A mixture containing 2 moles of He and 1 mole of CH4

is taken in a closed container and made to

effuse through a small orifice of container. Then, which is the correct effused volume percentage of

He and CH4

initially, respectively :

(A) 40%, 60% (B) 20% , 80% (C) 80% , 20% (D) 60% , 40%​

Answer 1

Answer:

Molar mass of CH4=16g/mol

Molar mass of He=4

Explanation:

Graham law states

Rate of diffusion of substanceinversely relate to it molar mass

R1=He

R2=CH4

R1/R2=(M2) ^1/2/(M1)1^2

R1/R2=(16^1/2)/(4^1/2)

R1/R2=4/2

R1/R2=2/1

(C) is the correct option

Answer 2

Answer:

The rate of effused volume percentage of $He$ is $80\%$.

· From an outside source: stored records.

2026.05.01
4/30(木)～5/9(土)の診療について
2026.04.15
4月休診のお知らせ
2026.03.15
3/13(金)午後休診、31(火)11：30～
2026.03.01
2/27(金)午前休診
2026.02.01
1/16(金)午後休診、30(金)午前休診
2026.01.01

The rate of effused volume percentage of $CH_{4}$ is $20\%$.

Therefore, option c) $80\%, 20\%$ is correct.

Explanation:

Given,

The number of moles of $He$, $n_{1}$ = $2 moles$

The number of moles of $CH_{4}$, $n_{2}$ = $1mole$

The effused volume percentage rate of $He$?

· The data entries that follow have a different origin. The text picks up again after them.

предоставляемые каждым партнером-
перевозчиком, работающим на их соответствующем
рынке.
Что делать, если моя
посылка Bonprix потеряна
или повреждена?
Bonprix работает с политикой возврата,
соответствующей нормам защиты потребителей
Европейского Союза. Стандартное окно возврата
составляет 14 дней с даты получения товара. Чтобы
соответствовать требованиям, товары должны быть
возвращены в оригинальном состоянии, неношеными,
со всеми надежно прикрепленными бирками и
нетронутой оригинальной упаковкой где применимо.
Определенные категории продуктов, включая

The effused volume percentage rate of $CH_{4}$?

Now,

• Let the effusion rate of $He$ = $R_{1}$
• Let the effusion rate of $CH_{4}$ = $R_{2}$

Also,

• The molar mass of $He$, $M_{1}$ = $4g/mol$
• The molar mass of $CH_{4}$, $M_{2}$ = $16g/mol$

As we know,

• The rate of effusion of the gases is directly proportional to the moles of the gases and inversely proportional to the square root of their molar mass.

Therefore,

• $\frac{R_{1} }{R_{2} }= \frac{n_{1} }{n_{2} } \sqrt{\frac{M_{2} }{M_{1} } }$

After putting all the values in the equation, we get:

• $\frac{R_{1} }{R_{2} }= \frac{2 }{1 } \sqrt{\frac{16 }{4} }$
• $\frac{R_{1} }{R_{2} }= \frac{4}{1}$

The ratio of the effusion rate of $He:CH_{4}$ is $4:1$.

Now, the total effused volume rate is $5$.

Hence, the rate of effused volume percentage of $He$ = $\frac{4}{5}\times 100$ = $80\%$.

And the rate of effused volume percentage of $CH_{4}$ = $\frac{1}{5}\times 100$ = $20\%$.